Sainath wrote the book by combining 84 articles that he had written from 1990 to 1992 for the Times of India, while residing in the poorest villages in the interiors of India, especially Tamil Nadu, what today is referred to as Telangana, Andhra Pradesh, Orissa, Madhya Pradesh and what is today referred to as Chhattisgarh on a two-year Bennett and Coleman fellowship. The articles give extensive detail of how various government projects do and do not work at the ground level, and whether they actually deliver any of their promised results in reality. He wrote the stories by detailing out the projects as well as the lives of villagers living in these places, supplementing them with detailed statistics.

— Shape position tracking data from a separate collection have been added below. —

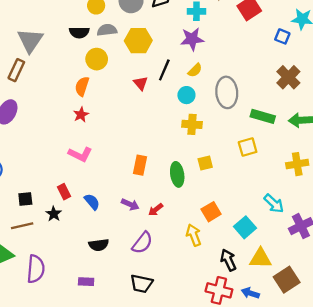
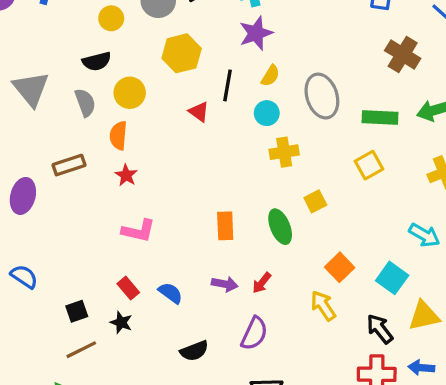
gray semicircle: (107, 30) -> (85, 103), moved, turned 90
brown rectangle: (16, 70) -> (69, 165), moved, turned 60

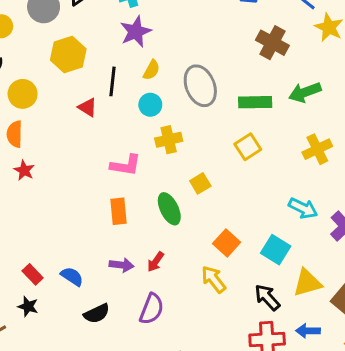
pink L-shape: (138, 231) -> (126, 165), moved
black semicircle: (194, 351) -> (97, 314), moved

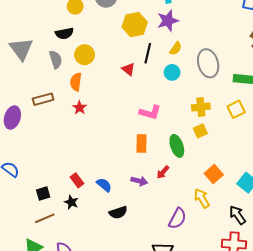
yellow hexagon: (68, 54) -> (135, 25), moved
yellow cross: (169, 140) -> (201, 107), moved
red arrow: (156, 262) -> (163, 172), moved
purple semicircle: (152, 309) -> (177, 218), moved

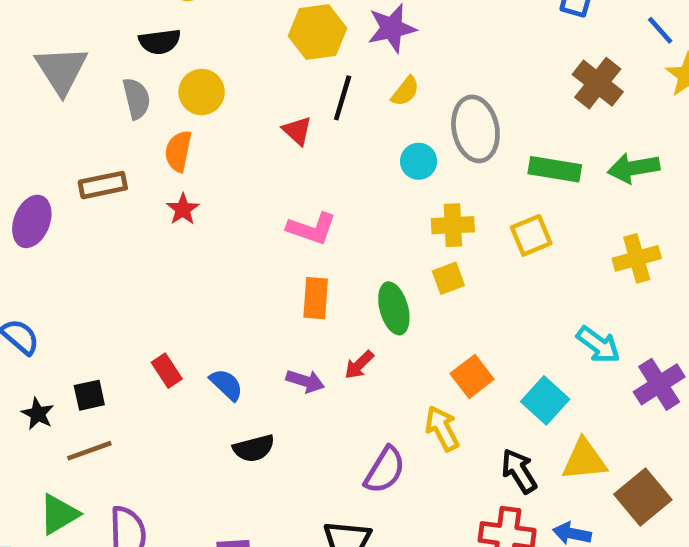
cyan circle: (172, 72) -> (419, 161), moved
pink L-shape: (150, 112) -> (312, 229), moved
black star: (71, 202) -> (38, 414), moved

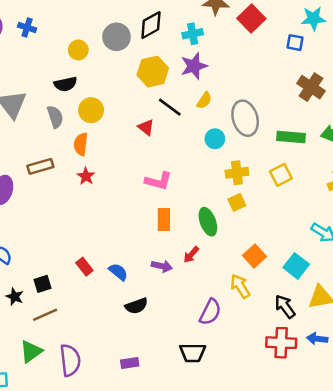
black line: (343, 98) -> (170, 107), turned -65

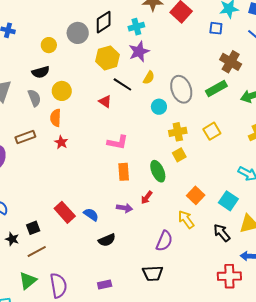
green rectangle: (291, 137) -> (216, 89), moved, turned -30
red rectangle: (84, 267) -> (65, 212), size x1.5
red cross: (281, 343) -> (229, 276), moved

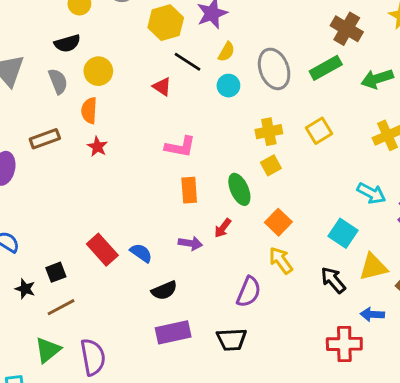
cyan circle: (159, 107) -> (228, 86), moved
orange square: (196, 195) -> (278, 222), moved
purple rectangle: (105, 284) -> (173, 332), moved, size x1.6

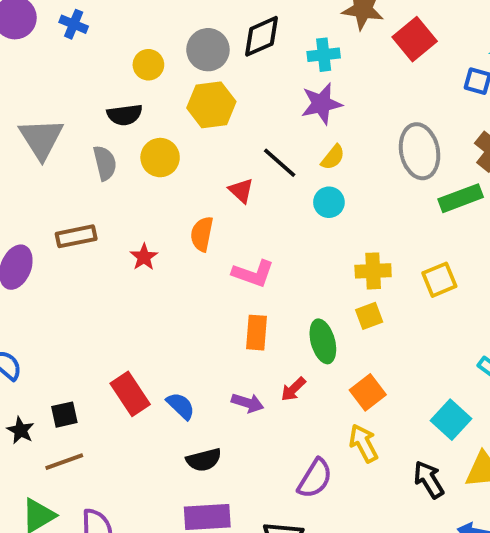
yellow hexagon: (166, 23) -> (211, 105), moved
gray ellipse: (274, 69) -> (420, 151), moved
orange semicircle: (89, 111) -> (202, 234), moved

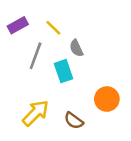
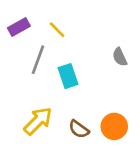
gray semicircle: (76, 48) -> (120, 57), moved
orange circle: (107, 99) -> (114, 126), moved

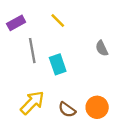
yellow line: (57, 30) -> (58, 20), moved
gray line: (38, 60) -> (32, 51), turned -30

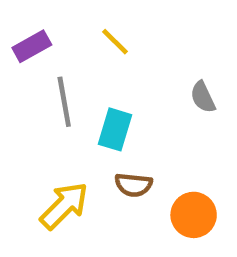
cyan rectangle: (58, 64) -> (115, 129), turned 36
brown semicircle: (67, 110) -> (133, 185), moved, turned -30

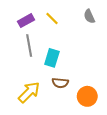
purple rectangle: (32, 46) -> (26, 21), moved
gray semicircle: (203, 97) -> (89, 16), moved

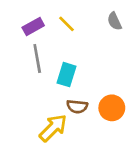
yellow arrow: (29, 92) -> (53, 128), moved
orange circle: (87, 96) -> (112, 108), moved

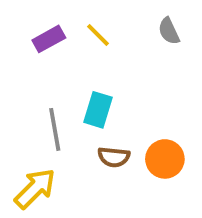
gray line: (37, 59) -> (55, 129), moved
yellow arrow: (53, 128) -> (35, 188), moved

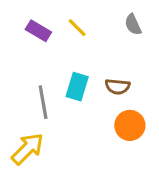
purple rectangle: (49, 39) -> (38, 31), turned 60
brown semicircle: (114, 157) -> (117, 87), moved

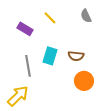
purple rectangle: (38, 31) -> (25, 29), moved

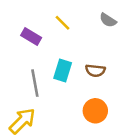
gray semicircle: (86, 16) -> (108, 20), turned -32
orange circle: (84, 81) -> (95, 111), moved

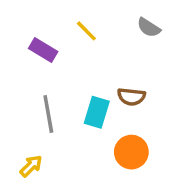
cyan rectangle: (63, 71) -> (97, 112), moved
yellow arrow: (22, 121) -> (31, 166), size x0.6

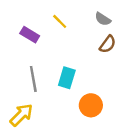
brown semicircle: (131, 97) -> (108, 44), moved, turned -60
yellow arrow: (31, 166) -> (21, 115), size x1.5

Divided into separate sections based on the issues that the chapters deal with, the book scathingly unveils how trickle up and down theories do not work in reality in the country, and the stunningly high levels of corruption in so called development projects.

The book is considered one of the most detailed, authentic, highly regarded and readable studies of 1980s rural India.

To make rural stories more accessible, excerpts from the book have been also published on People's Archive of Rural India.